## Action item
Up to and including the line with "Odprawa celna krok", write out the listing from its first line, minus the pictures.

· · ·

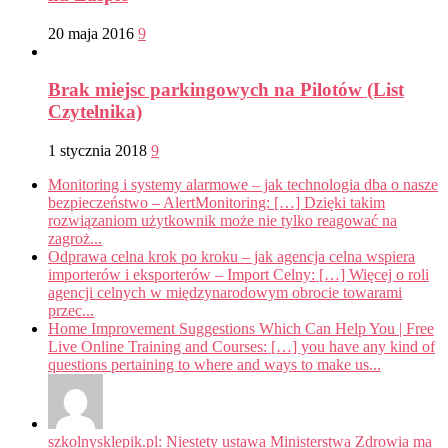
20 maja 2016
9
Brak miejsc parkingowych na Pilotów (List
Czytelnika)
1 stycznia 2018
9
Monitoring i systemy alarmowe – jak technologia dba o nasze
bezpieczeństwo – AlertMonitoring: […] Dzięki takim
rozwiązaniom użytkownik może nie tylko reagować na
zagroż...
Odprawa celna krok po kroku – jak agencja celna wspiera
importerów i eksporterów – Import Celny: […] Więcej o roli
agencji celnych w międzynarodowym obrocie towarami
przec...
Home Improvement Suggestions Which Can Help You | Free
Live Online Training and Courses: […] you have any kind of
questions pertaining to where and ways to make us...
szkolnysklepik.pl: Niestety ustawa Ministerstwa Zdrowia ma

· · ·

## Result
20 maja 2016
9
Brak miejsc parkingowych na Pilotów (List
Czytelnika)
1 stycznia 2018
9
Monitoring i systemy alarmowe – jak technologia dba o nasze
bezpieczeństwo – AlertMonitoring: […] Dzięki takim
rozwiązaniom użytkownik może nie tylko reagować na
zagroż...
Odprawa celna krok po kroku – jak agencja celna wspiera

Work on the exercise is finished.